Funny, he would have sworn it went the other way, that her weight and mannerisms aged her. “Did you grow up in Baltimore? Do you remember Picture for a Sunday Afternoon?”
Her eyes are fixed on the screen. The film’s alleged shocks seem to have no effect on her. They are pretty weak and she is, after all, a nurse. But she pays strict attention. She does not answer his question, does not speak again until the end of the film, when she says, “That makes no sense. The woman’s still dead. They still killed her. Why do any of them get to live?”
“In the book—”
“I”—She stops, almost as if she is trying to tamp down anger, out of respect, but she’s not quite successful. “I don’t care about the book. This is a movie, I’m watching a movie, and according to this movie, if four men put a girl in a car and roll it into the lake while she’s still alive and she dies a horrible death, one of them gets to take his wife to France!”
“He is the least culpable,” Gerry offers, thinking, And it’s Fred Astaire. You don’t kill Fred Astaire.

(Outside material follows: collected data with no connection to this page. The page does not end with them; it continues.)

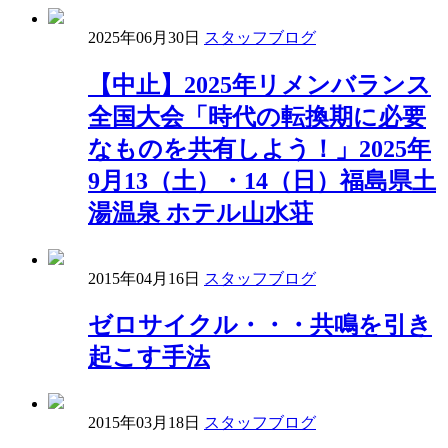
2025年06月30日
スタッフブログ
【中止】2025年リメンバランス
全国大会「時代の転換期に必要
なものを共有しよう！」2025年
9月13（土）・14（日）福島県土
湯温泉 ホテル山水荘
2015年04月16日
スタッフブログ
ゼロサイクル・・・共鳴を引き
起こす手法
2015年03月18日
スタッフブログ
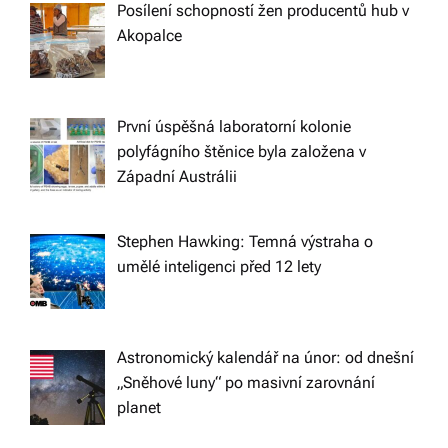
i
Posílení schopností žen producentů hub v
Akopalce
g
a
První úspěšná laboratorní kolonie
t
polyfágního štěnice byla založena v
Západní Austrálii
i
Stephen Hawking: Temná výstraha o
o
umělé inteligenci před 12 lety
n
Astronomický kalendář na únor: od dnešní
„Sněhové luny“ po masivní zarovnání
planet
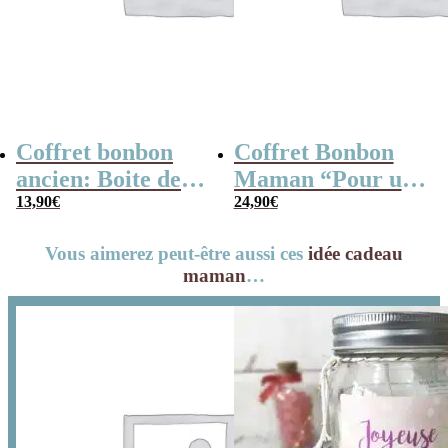
Coffret bonbon
Coffret Bonbon
ancien: Boite de
Maman “Pour une
conserve remplie
13,90
€
maman en or” :
24,90
€
de bonbons “Pour
coffret bonbon
Vous aimerez peut-être aussi ces
idée cadeau
la meilleure
rétro des années
maman
…
maman”
80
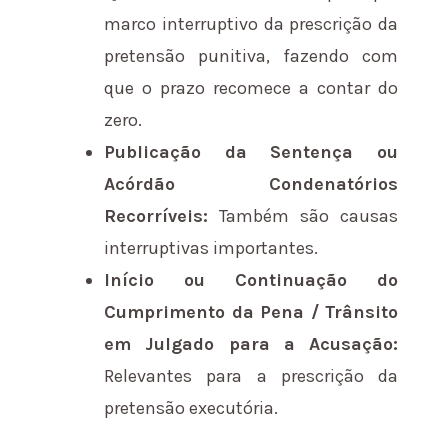
marco interruptivo da prescrição da
pretensão punitiva, fazendo com
que o prazo recomece a contar do
zero.
Publicação da Sentença ou
Acórdão Condenatórios
Recorríveis:
Também são causas
interruptivas importantes.
Início ou Continuação do
Cumprimento da Pena / Trânsito
em Julgado para a Acusação:
Relevantes para a prescrição da
pretensão executória.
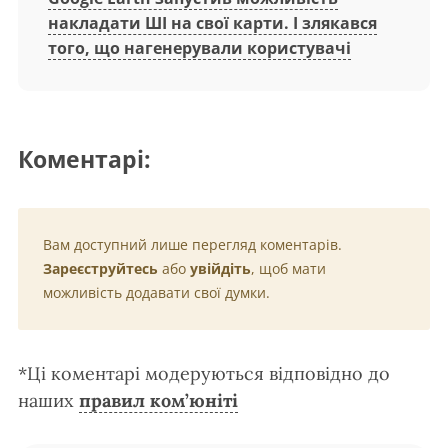
накладати ШІ на свої карти. І злякався
того, що нагенерували користувачі
Коментарі:
Вам доступний лише перегляд коментарів.
Зареєструйтесь
або
увійдіть
, щоб мати
можливість додавати свої думки.
*Ці коментарі модеруються відповідно до
наших
правил ком’юніті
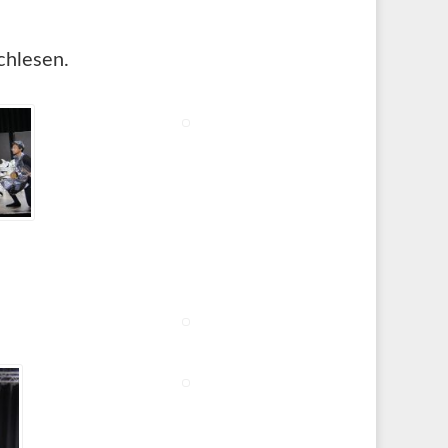
hlesen.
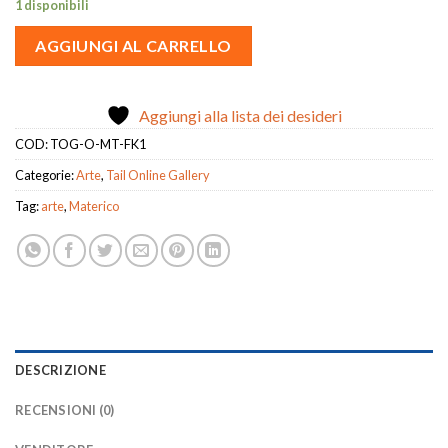
1 disponibili
AGGIUNGI AL CARRELLO
Aggiungi alla lista dei desideri
COD:
TOG-O-MT-FK1
Categorie:
Arte
,
Tail Online Gallery
Tag:
arte
,
Materico
DESCRIZIONE
RECENSIONI (0)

In The Towering Inferno, Jennifer Jones died, but Astaire lived. Gerry saw that film in the old Rotunda Cinemas, where he saw so many movies. Monty Python and the Holy Grail, most of Woody Allen’s work. Was that the Baltimore theater that had shown The Rocky Horror Picture Show? Antici—SAY IT—pation! No, that had played in another, larger venue. The Rotunda had been a dark, smelly dump of a place, off a narrow hallway in a large brick building that was sort of a mini-mall. Gerry felt up a couple of girls in that movie theater. He misses it. The last time he drove past the Rotunda, the old enclosed shopping center was surrounded by new apartments, and the movie theater was now a detached structure, something called a CinéBistro. What the fuck is a CinéBistro? What is happening to words?
Aileen marches downstairs, grumbling to herself. Gerry sleeps better than he has in days, paradoxically relaxed by the movie’s insipid, special-effects horrors. Maybe he should watch more movies, less news.
When he wakes, he can barely wait for Phylloh’s shift to start so he can ask her to review the security camera’s video. She hems and haws, says she’s not supposed to do this for residents, but he cajoles and bullies until he gets his way.
She calls back at about eleven A.M.
“I looked at the hours between midnight and three,” she says.